Stephanie menggembungkan pipinya, dengan wajah pasrah dia menghela nafas, "Baiklah kalau begitu, aku akan pulang duluan." Stephanie melambaikan tangannya, perlahan dia berjalan menjauh dariku. Aku membalas lambaiannya, cahaya oranye matahari sore memburamkan sosoknya yang telah menjauh.

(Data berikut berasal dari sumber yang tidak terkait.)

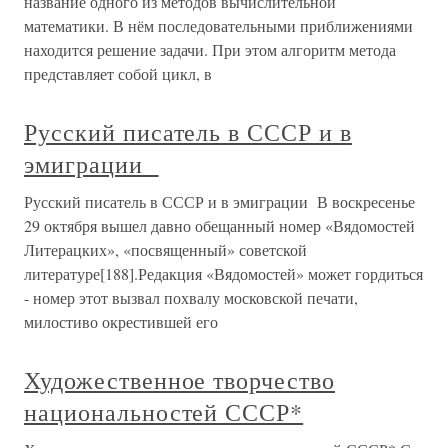
название одного из методов вычислительной
математики. В нём последовательными приближениями
находится решение задачи. При этом алгоритм метода
представляет собой цикл, в
Русский писатель в СССР и в
эмиграции
Русский писатель в СССР и в эмиграции В воскресенье
29 октября вышел давно обещанный номер «Вядомостей
Литерацких», «посвященный» советской
литературе[188].Редакция «Вядомостей» может гордиться
- номер этот вызвал похвалу московской печати,
милостиво окрестившей его
Художественное творчество
национальностей СССР*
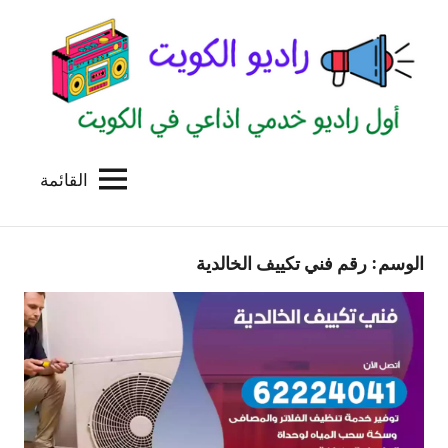
لتجاوز
لى
لمحتوى
القائمة
راديو
اول
منصة
الكويت
اذاعية
الوسم:
رقم فني تكييف الخالدية
للاعلانات
الخدمية
بالكويت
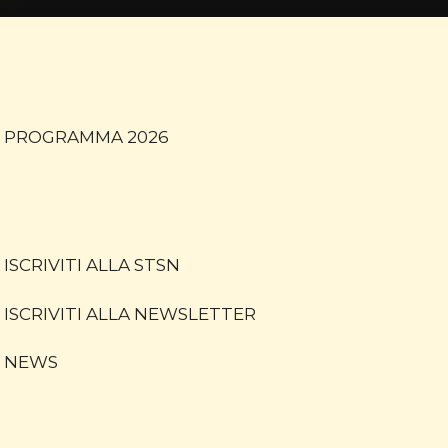
PROGRAMMA 2026
ISCRIVITI ALLA STSN
ISCRIVITI ALLA NEWSLETTER
NEWS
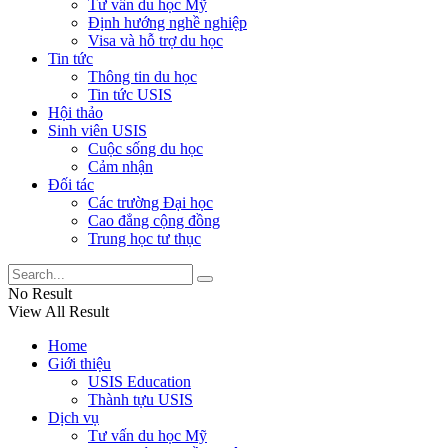
Tư vấn du học Mỹ
Định hướng nghề nghiệp
Visa và hỗ trợ du học
Tin tức
Thông tin du học
Tin tức USIS
Hội thảo
Sinh viên USIS
Cuộc sống du học
Cảm nhận
Đối tác
Các trường Đại học
Cao đẳng cộng đồng
Trung học tư thục
No Result
View All Result
Home
Giới thiệu
USIS Education
Thành tựu USIS
Dịch vụ
Tư vấn du học Mỹ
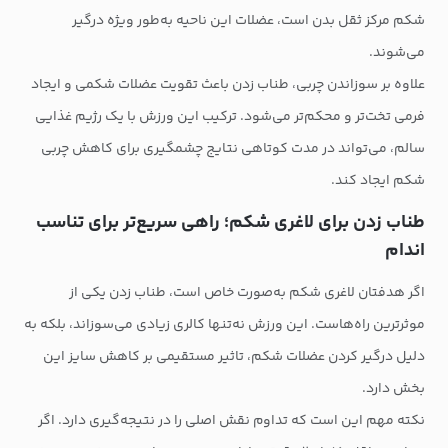
شکم مرکز ثقل بدن است، عضلات این ناحیه به‌طور ویژه درگیر
می‌شوند.
علاوه بر سوزاندن چربی، طناب زدن باعث تقویت عضلات شکمی و ایجاد
فرمی تخت‌تر و محکم‌تر می‌شود. ترکیب این ورزش با یک رژیم غذایی
سالم، می‌تواند در مدت کوتاهی نتایج چشمگیری برای کاهش چربی
شکم ایجاد کند.
طناب زدن برای لاغری شکم؛ راهی سریع‌تر برای تناسب
اندام
اگر هدفتان لاغری شکم به‌صورت خاص است، طناب زدن یکی از
موثرترین راه‌هاست. این ورزش نه‌تنها کالری زیادی می‌سوزاند، بلکه به
دلیل درگیر کردن عضلات شکم، تاثیر مستقیمی بر کاهش سایز این
بخش دارد.
نکته مهم این است که تداوم نقش اصلی را در نتیجه‌گیری دارد. اگر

Namun, aku masih bisa melihat mobil hitam mewah yang sudah menunggunya di depan gerbang.
Terdapat jarak yang sangat luas antara kami berdua tetapi aku tak merasakan tekanan sedikitpun, apapun hasil akhirnya, aku bahagia pernah mengenalnya.
Ibuku meninggal sewaktu aku masih kecil, aku tak memiliki banyak ingatan tentangnya. Satu hal yang pasti, dia adalah orang yang sangat lembut, sentuhan dan pelukannya yang hangat tak bisa hilang dari ingatan. Meskipun sangat indah tetapi kebahagianku tak bertahan lama, setelah Ibu meninggal 'Ayah' akhirnya menjadi sosok bajingan yang kukenal, dia mulai mabuk-mabukkan, menghabiskan setiap malam di luar meninggalkanku kelaparan dan kesepian hanya ditemani oleh kegelapan.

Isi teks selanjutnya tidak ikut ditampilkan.